▸ Record set:
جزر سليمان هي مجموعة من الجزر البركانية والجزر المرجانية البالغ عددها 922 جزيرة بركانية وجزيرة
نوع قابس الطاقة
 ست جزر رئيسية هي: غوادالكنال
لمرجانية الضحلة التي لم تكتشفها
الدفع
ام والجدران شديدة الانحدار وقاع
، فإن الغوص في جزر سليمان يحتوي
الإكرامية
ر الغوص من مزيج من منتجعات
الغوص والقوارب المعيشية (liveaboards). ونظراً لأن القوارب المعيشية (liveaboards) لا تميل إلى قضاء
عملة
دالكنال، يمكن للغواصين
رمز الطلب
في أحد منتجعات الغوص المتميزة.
--
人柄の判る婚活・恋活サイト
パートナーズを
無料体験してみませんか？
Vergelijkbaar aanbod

▸ What is being asked:
The answer is the lines above between the line holding "人柄の判る婚活・恋活サイト" and the line holding "Vergelijkbaar aanbod", inclusive, each written out exactly, and no others.

▸ Answer below:
人柄の判る婚活・恋活サイト
パートナーズを
無料体験してみませんか？
Vergelijkbaar aanbod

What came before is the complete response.